調査会社の副社長は、企業が次なるステップへ進むために、創業者の「直感」による経営から、専門的な知見を持つ「経営のプロ」へとバトンタッチする動きが加速していると分析しています。これは、スタートアップが成熟企業へと脱皮する過程で避けられない痛みとも言えます。
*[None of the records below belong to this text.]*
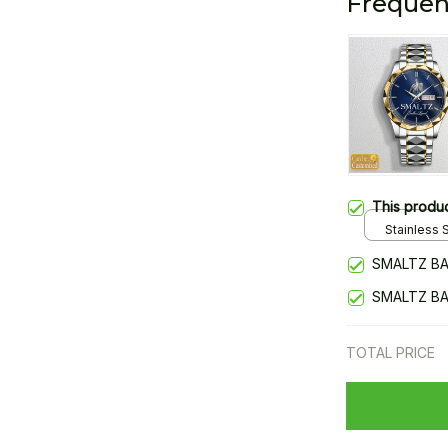
Frequen
This produ
Stainless S
Gold / Sta
SMALTZ BA
SMALTZ BA
TOTAL PRICE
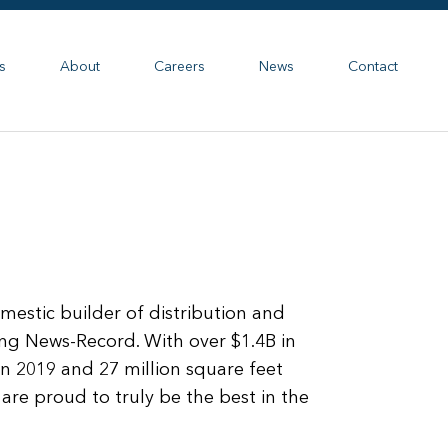
s
About
Careers
News
Contact
stic builder of distribution and
ing News-Record. With over $1.4B in
in 2019 and 27 million square feet
are proud to truly be the best in the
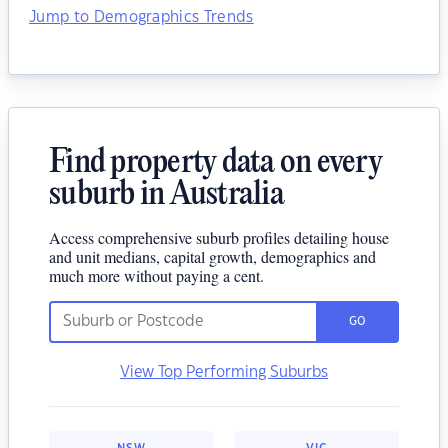
Jump to Demographics Trends
Find property data on every
suburb in Australia
Access comprehensive suburb profiles detailing house
and unit medians, capital growth, demographics and
much more without paying a cent.
GO
View Top Performing Suburbs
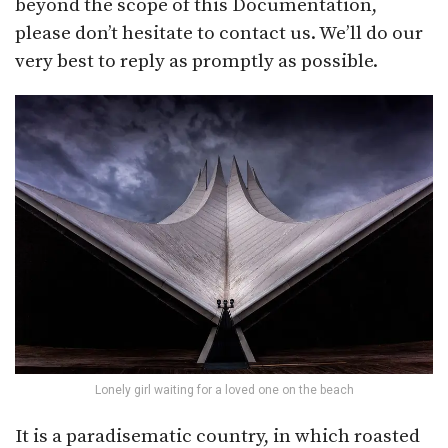
beyond the scope of this Documentation,
please don’t hesitate to contact us. We’ll do our
very best to reply as promptly as possible.
Lonely girl waiting for a loved one on the beach
It is a paradisematic country, in which roasted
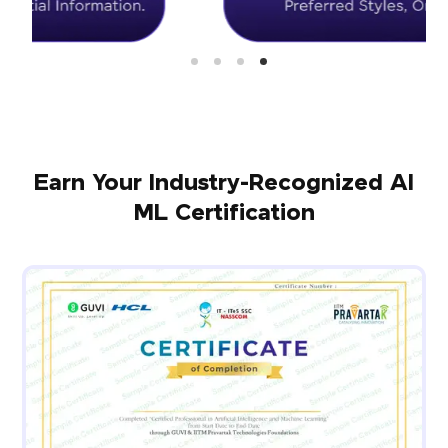
Earn Your Industry-Recognized AI
ML Certification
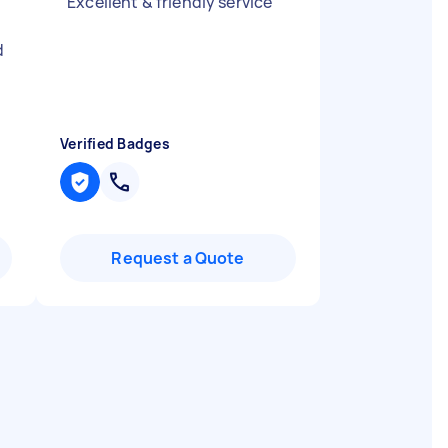
"
Excellent & friendly service
"
d
Verified Badges
Request a Quote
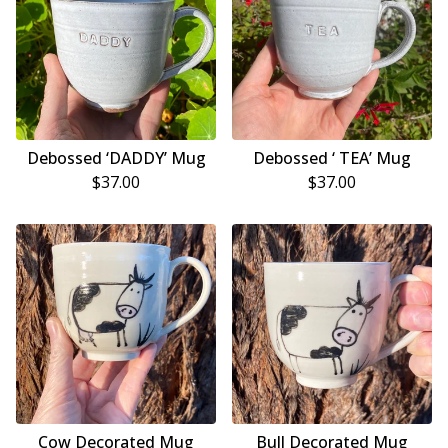
Debossed ‘DADDY’ Mug
Debossed ‘ TEA’ Mug
$
37.00
$
37.00
Cow Decorated Mug
Bull Decorated Mug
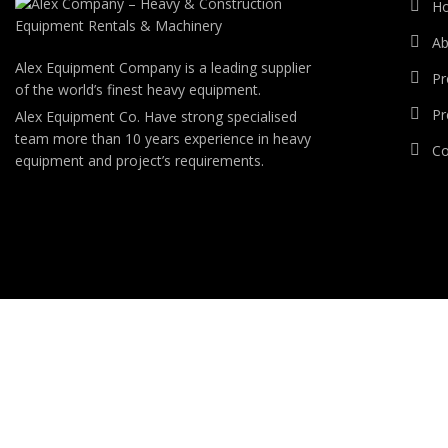
H
Ab
Alex Equipment Company is a leading supplier
Pr
of the world’s finest heavy equipment.
Pr
Alex Equipment Co. Have strong specialised
team more than 10 years experience in heavy
Co
equipment and project’s requirements.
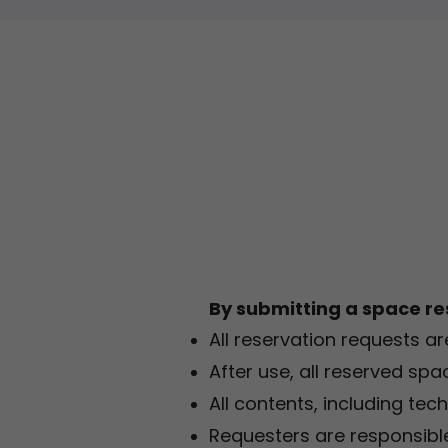
By submitting a space re
All reservation requests ar
After use, all reserved spa
All contents, including tec
Requesters are responsible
しかし、CEOたちが自ら身を引く理由は、必ずしも前向きなものばかりではないという側面も見逃せません。

一部の経営者の間では、今後の景気後退や業績悪化を予見し、自分のキャリアに傷がつかないうちに、好成績を維持した状態で「逃げ切り退任」を図る動きもあると推測されています。現在のCEO職は、高い報酬と引き換えに、不祥事やハラスメント、そして将来の不確実性という極めて高いリスクを背負わされる、非常に過酷な椅子へと変貌しているのです。

私は、この退任ラッシュこそが、企業のあり方を正す健全な新陳代謝であると期待しています。しかし、リーダー不在が続く混乱は、従業員や投資家に不安を広げる可能性もあるでしょう。企業は今、目先の利益だけでなく、社会的な信頼をどう勝ち取るかという本質的な問いに直面しています。2019年が終わる頃、この数字がどこまで伸びるのか、その行方を注視する必要があります。